Your goal: Report the count of lines in the records that contain "como", without any added text.

Records provided:

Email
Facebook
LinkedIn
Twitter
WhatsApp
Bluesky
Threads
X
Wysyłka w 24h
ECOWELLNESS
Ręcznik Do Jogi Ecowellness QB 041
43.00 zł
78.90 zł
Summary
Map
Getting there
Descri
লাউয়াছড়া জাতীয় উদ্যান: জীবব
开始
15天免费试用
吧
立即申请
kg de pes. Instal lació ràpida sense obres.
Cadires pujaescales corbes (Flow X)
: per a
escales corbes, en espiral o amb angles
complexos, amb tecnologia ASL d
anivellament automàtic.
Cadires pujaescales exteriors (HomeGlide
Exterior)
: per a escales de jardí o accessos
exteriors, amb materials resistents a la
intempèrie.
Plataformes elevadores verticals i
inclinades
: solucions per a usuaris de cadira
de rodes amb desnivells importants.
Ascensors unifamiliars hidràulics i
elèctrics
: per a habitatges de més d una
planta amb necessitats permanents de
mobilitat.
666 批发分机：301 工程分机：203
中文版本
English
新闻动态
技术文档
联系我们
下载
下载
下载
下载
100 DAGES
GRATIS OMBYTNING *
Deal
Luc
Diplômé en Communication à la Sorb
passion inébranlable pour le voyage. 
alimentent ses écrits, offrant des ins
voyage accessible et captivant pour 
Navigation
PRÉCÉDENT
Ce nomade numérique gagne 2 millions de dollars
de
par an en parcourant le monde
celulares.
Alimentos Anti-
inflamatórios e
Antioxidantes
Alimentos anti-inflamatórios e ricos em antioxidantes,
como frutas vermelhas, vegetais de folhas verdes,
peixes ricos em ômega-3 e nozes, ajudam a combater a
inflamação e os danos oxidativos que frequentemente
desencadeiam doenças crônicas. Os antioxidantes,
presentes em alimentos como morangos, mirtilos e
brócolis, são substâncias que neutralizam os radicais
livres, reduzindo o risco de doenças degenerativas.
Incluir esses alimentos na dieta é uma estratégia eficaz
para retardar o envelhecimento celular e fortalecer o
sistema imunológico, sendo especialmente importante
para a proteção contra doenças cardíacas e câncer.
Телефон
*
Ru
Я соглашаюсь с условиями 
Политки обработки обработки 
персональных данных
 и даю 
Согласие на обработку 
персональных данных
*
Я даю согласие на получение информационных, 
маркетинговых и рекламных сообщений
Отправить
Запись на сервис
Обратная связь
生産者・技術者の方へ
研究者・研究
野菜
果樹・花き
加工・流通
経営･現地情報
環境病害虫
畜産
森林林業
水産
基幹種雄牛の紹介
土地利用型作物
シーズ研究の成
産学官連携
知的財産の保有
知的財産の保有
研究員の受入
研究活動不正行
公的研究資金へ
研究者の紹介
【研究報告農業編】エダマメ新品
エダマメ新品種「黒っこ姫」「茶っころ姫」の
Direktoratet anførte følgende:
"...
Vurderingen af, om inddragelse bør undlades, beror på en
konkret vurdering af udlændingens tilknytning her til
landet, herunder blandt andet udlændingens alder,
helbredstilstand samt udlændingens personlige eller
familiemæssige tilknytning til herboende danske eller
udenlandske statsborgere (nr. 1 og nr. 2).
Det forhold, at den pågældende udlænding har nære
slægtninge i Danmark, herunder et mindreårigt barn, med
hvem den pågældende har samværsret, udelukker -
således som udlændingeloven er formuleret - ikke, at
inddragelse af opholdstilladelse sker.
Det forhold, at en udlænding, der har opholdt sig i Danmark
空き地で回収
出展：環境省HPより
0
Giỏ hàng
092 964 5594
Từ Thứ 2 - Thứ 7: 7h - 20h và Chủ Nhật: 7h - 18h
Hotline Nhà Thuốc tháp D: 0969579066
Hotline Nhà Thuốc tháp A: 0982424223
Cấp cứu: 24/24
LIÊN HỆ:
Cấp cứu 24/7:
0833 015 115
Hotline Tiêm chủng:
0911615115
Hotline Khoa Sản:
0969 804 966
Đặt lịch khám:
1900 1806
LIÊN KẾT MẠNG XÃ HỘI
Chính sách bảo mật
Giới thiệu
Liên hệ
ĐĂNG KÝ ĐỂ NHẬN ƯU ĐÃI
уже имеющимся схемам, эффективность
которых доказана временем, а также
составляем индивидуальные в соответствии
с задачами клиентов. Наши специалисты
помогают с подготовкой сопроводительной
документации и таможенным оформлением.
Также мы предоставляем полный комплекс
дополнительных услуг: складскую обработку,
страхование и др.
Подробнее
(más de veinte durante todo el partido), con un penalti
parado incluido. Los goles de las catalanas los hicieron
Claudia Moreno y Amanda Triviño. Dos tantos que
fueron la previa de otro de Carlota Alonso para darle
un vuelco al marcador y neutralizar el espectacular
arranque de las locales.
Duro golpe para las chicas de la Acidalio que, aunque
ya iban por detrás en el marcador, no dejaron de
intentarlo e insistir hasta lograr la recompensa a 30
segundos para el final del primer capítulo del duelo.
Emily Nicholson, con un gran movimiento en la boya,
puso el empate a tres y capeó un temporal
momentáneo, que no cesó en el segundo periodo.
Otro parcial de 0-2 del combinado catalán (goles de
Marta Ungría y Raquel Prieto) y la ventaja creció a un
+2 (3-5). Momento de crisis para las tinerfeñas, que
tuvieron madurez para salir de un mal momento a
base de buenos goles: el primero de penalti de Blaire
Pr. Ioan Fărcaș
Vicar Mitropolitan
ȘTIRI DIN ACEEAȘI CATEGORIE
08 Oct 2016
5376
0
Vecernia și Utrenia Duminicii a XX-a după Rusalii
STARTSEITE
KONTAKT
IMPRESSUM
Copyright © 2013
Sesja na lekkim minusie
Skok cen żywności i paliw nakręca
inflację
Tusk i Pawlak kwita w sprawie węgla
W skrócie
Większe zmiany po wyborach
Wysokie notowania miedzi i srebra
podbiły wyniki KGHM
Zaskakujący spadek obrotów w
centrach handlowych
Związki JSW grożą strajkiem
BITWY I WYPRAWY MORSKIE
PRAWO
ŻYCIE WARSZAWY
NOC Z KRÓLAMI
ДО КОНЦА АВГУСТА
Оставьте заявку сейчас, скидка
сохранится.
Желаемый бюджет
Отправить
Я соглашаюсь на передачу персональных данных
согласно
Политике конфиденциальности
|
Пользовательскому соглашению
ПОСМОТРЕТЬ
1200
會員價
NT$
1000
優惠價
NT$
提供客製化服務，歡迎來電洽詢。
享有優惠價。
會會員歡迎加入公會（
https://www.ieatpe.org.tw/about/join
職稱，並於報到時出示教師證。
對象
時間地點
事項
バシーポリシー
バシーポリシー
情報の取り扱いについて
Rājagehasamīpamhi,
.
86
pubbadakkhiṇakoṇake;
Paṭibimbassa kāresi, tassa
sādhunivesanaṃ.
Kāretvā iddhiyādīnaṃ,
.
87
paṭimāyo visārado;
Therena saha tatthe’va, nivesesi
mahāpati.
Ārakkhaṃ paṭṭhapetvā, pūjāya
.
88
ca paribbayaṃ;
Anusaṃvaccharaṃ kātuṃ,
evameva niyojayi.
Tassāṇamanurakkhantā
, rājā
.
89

Solution to this task: 2